Któś/Tom II/XIII

Z Wikiźródeł, wolnej biblioteki
< Któś‎ | Tom II
<<< Dane tekstu >>>
Autor Józef Ignacy Kraszewski
Tytuł Któś
Wydawca Michał Glücksberg
Data wyd. 1884
Druk Drukiem S. Orgelbranda Synów
Miejsce wyd. Warszawa
Źródło Skany na Commons
Inne Cała powieść
Pobierz jako: EPUB  • PDF  • MOBI 
Indeks stron


Listy z Włoch szły swoim porządkiem, ale Wierzbięta nie miał odwagi ich czytać. Czuł, że wysyłając do Włoch Sylwana, stał się może przyczyną całego tego nieszczęścia.
Horpiński pisał z Florencyi:
„Stanąłem tu, na pamiątkę naszej pierwszej bytności w małym hoteliku „Washington“ na Lung’Arno, gdzieśmy tak wesołych kilka tygodni przeżyli. Zdaje mi się trochę więcej wyelegantowanym niż był, ale nic a nic nie lepszym.

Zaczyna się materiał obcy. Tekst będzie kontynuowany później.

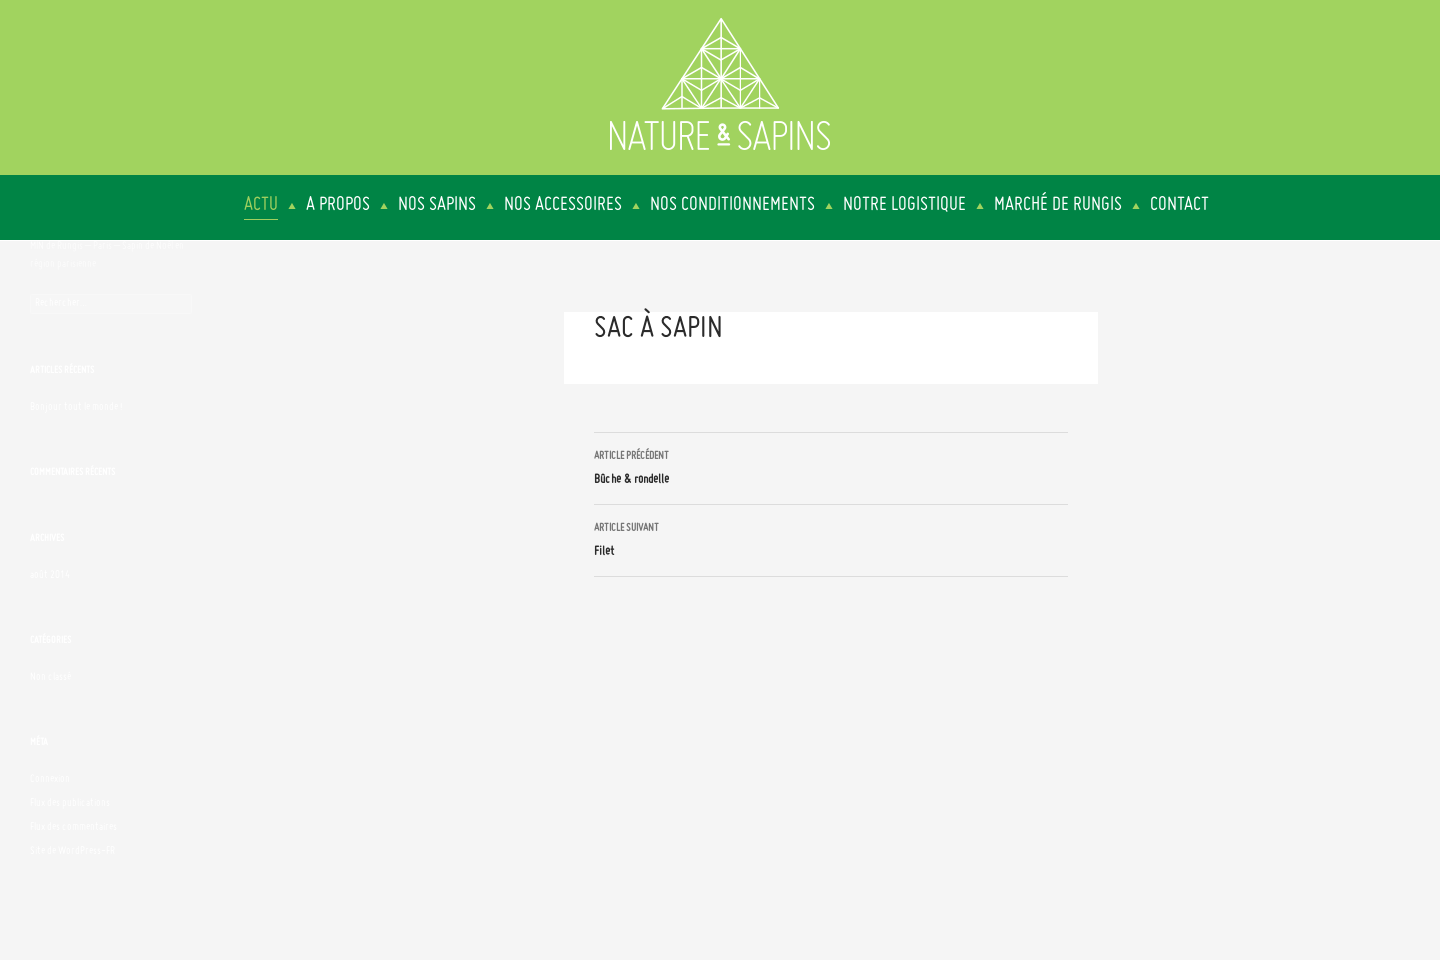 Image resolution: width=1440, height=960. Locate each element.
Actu (261, 205)
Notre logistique (904, 205)
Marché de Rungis (1058, 205)
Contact (1179, 205)
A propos (338, 205)
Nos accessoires (563, 205)
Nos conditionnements (732, 205)
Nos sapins (437, 205) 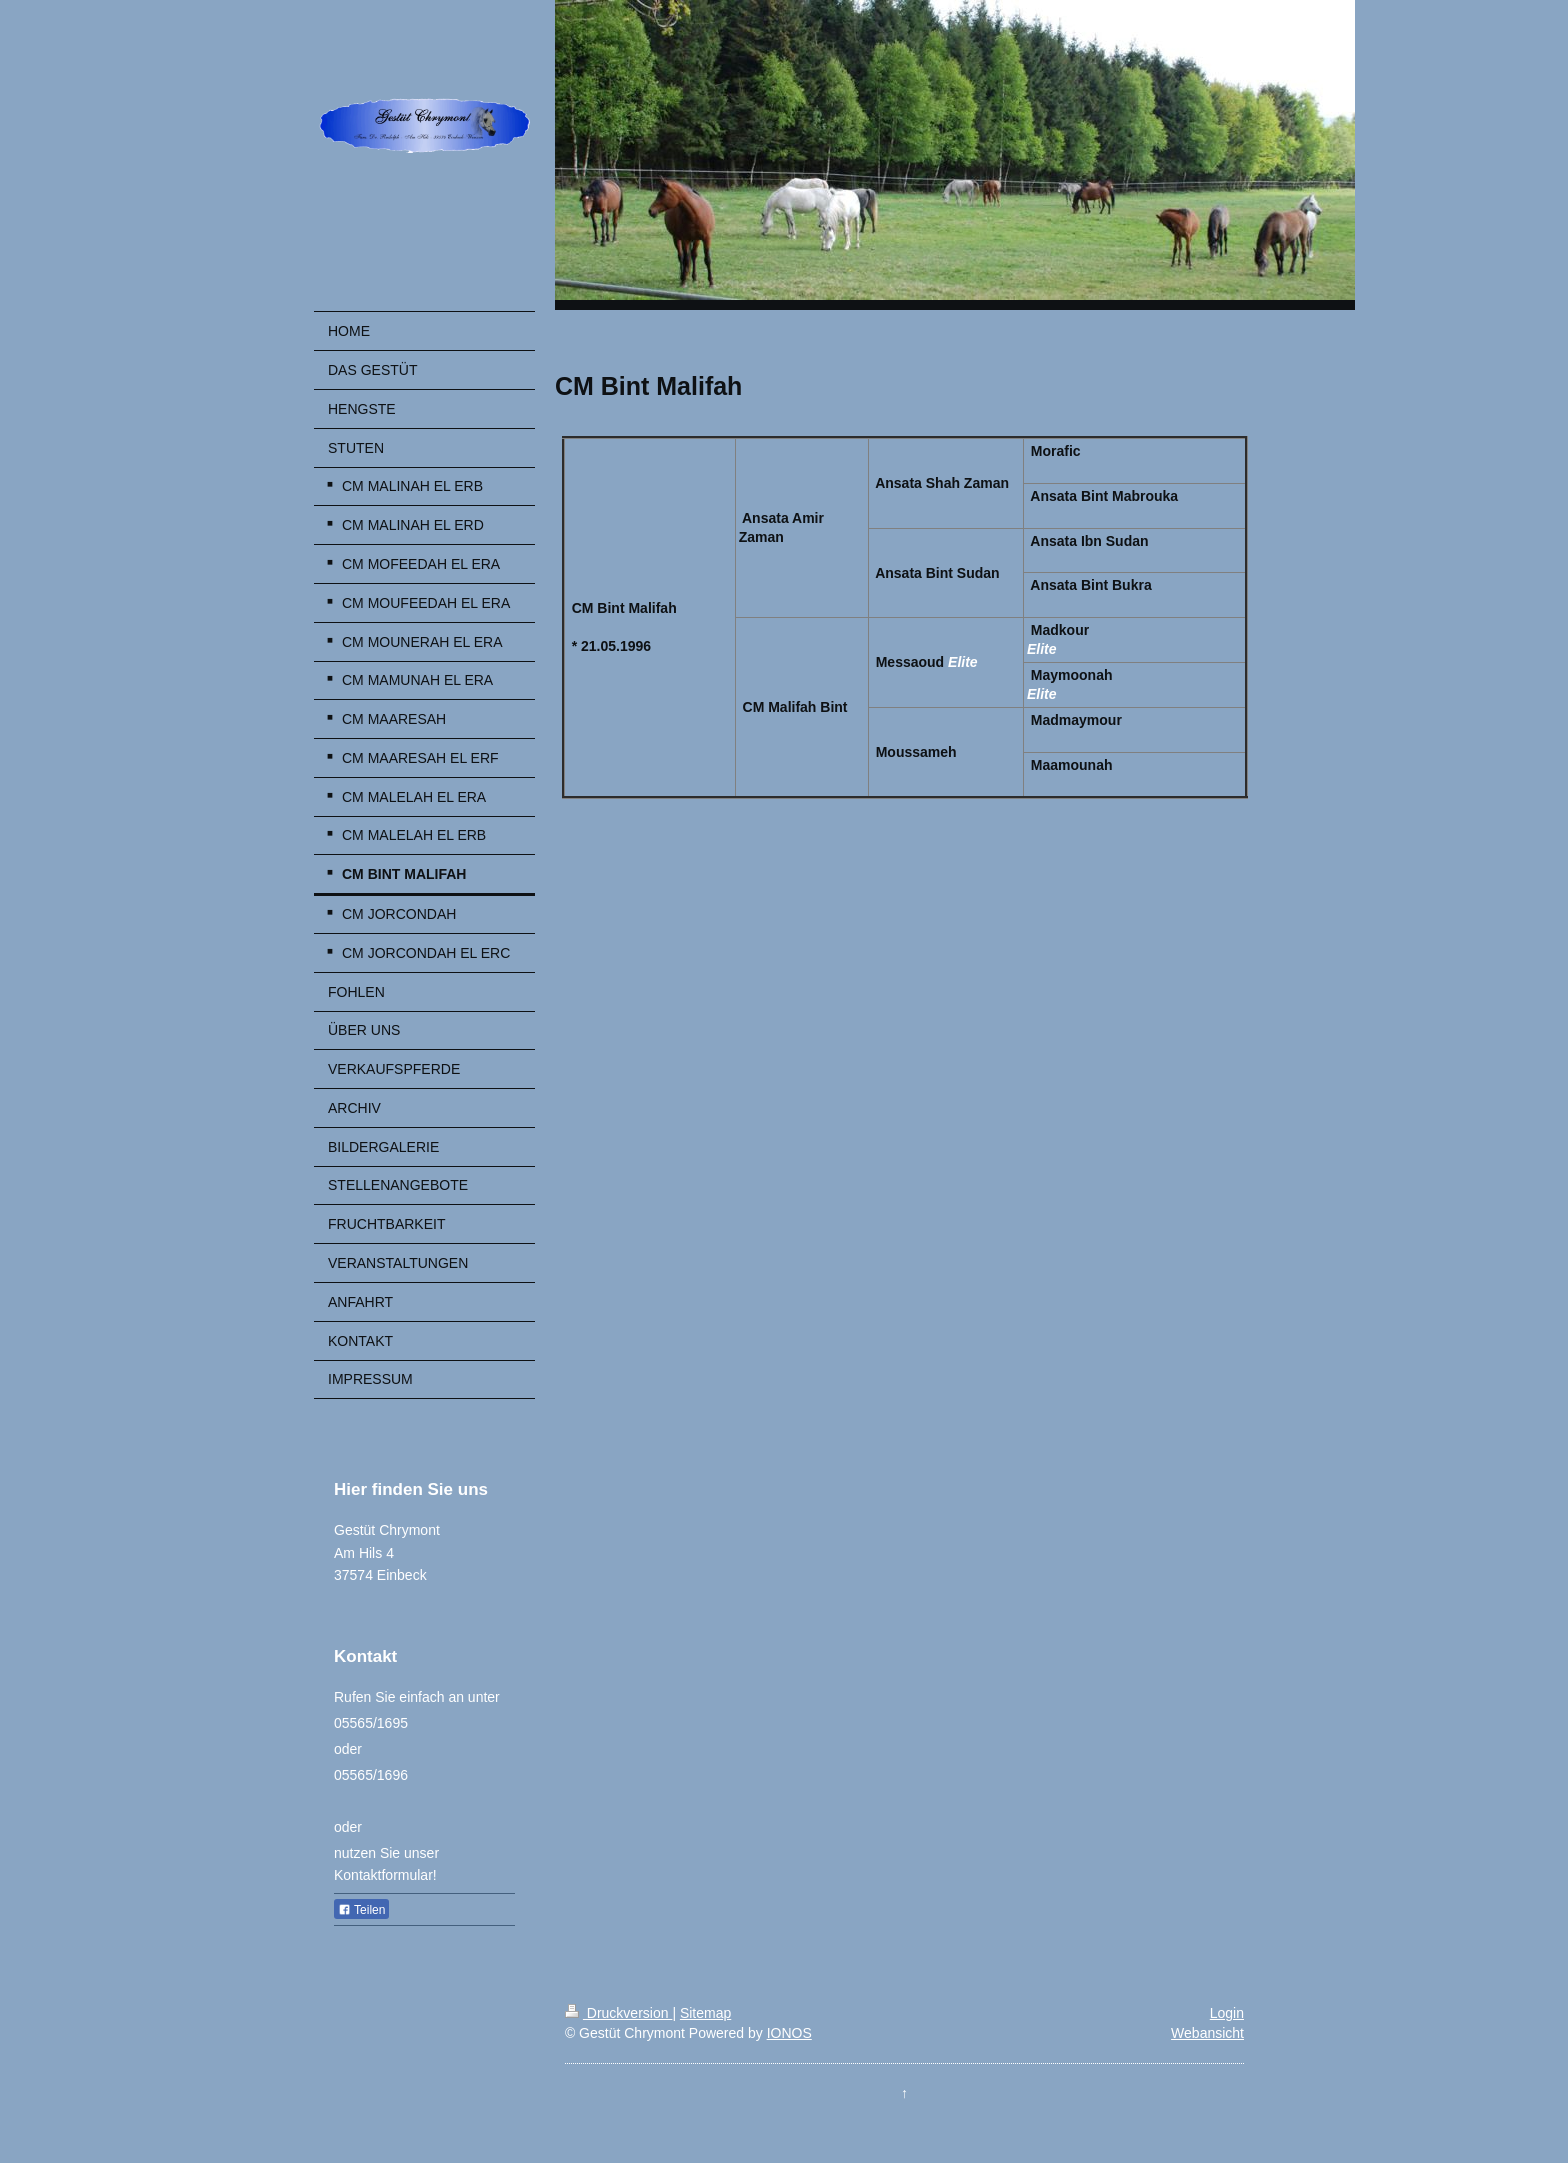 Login (1227, 2013)
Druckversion (618, 2013)
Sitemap (705, 2013)
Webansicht (1207, 2033)
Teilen (361, 1910)
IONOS (789, 2033)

„Florencya zmieniła się bardzo; podobną jest teraz do wielkiej sali balowej, przygotowanej na przyjęcie gości tłumnych, którzy na ucztę nie przybyli.

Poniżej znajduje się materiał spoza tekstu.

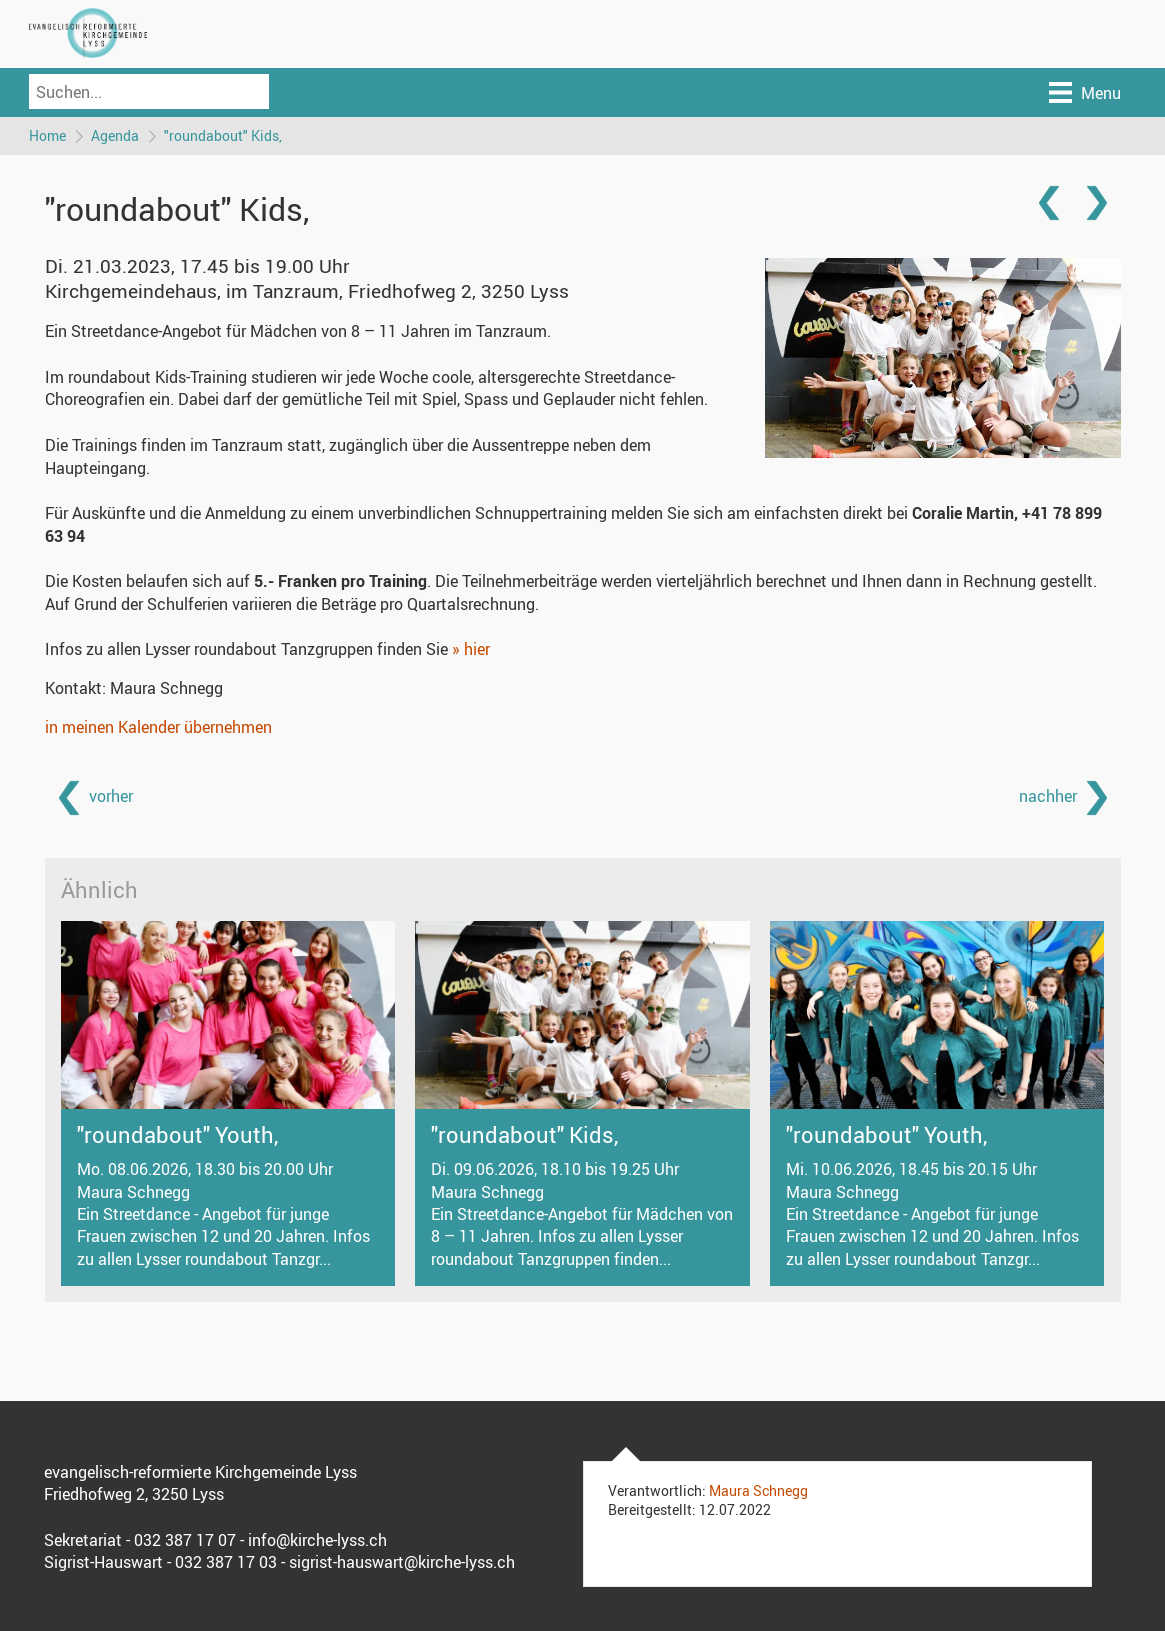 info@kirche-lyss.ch (317, 1541)
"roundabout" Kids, (225, 135)
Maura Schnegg (758, 1491)
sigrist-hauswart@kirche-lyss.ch (402, 1563)
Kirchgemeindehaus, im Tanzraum (307, 292)
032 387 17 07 (185, 1541)
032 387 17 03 (226, 1563)
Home (47, 135)
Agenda (116, 135)
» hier (471, 650)
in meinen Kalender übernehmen (158, 728)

„Miasto zadłużyło się po uszy, aby być godnem zostać Włoch stolicą. Zaszczytu tego dostąpiło na czas krótki — wołano o Rzym — Roma capitale! i wołano tak natarczywie a głośno, że mimowoli i przekonania Wiktor Emmanuel uledz musiał. Zamiast mieć Rzym stolicą całego katolickiego świata, Włosi zażądali go dla siebie.
„Florencya padła ofiarą.
„Wyobraź sobie to nagle, gorączkowo rozrosłe miasto, pomnożoną ludność, całe życie zjednoczonych prowincyi, zbiegające się tutaj na lat kilka, a potem nagle wszystko to wędrujące do Rzymu, zostawiające za sobą mury puste, drogi trawą zarastające, ulice nowe bez mieszkańców i tysiące ruin, poczynając od zadłużonego i zawiedzionego municypum, które padło ofiarą. Skłaniasz głowę przed patryotyzmem Włochów, którzy nawet syknąć z bólu nie śmieli tu, we Florencyi — gdy Rzym odebrał im wszystko.

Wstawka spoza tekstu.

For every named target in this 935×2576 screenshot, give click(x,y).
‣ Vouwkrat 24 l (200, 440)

„A że Roma oprócz tego miała potężny urok pociągający ku sobie — cóż dziwnego, iż teraz, wzmógłszy się, Florencyi część jej artystycznego znaczenia nawet odbierze? I tysiące cudzoziemców, którzy tu mieszkali, pociągną do Rzymu, choć tam nie znajdą ani Pittich, ani wielkiej galeryi.
„Pamiętasz od wieków niedokończoną facyatę wielkiego kościoła Najświętszej Panny dei Fiori? Zebrano się na wykończenie jej teraz. Dotąd razi jakąś dysharmonią barw i stylu, choć go się starano naśladować.
„Nowym jest wielki posąg Dantego, przed kościołem Santa-Croce, a za miastem, na górze, za San-Miniato, wśród gościńca, pomnik Michała Anioła.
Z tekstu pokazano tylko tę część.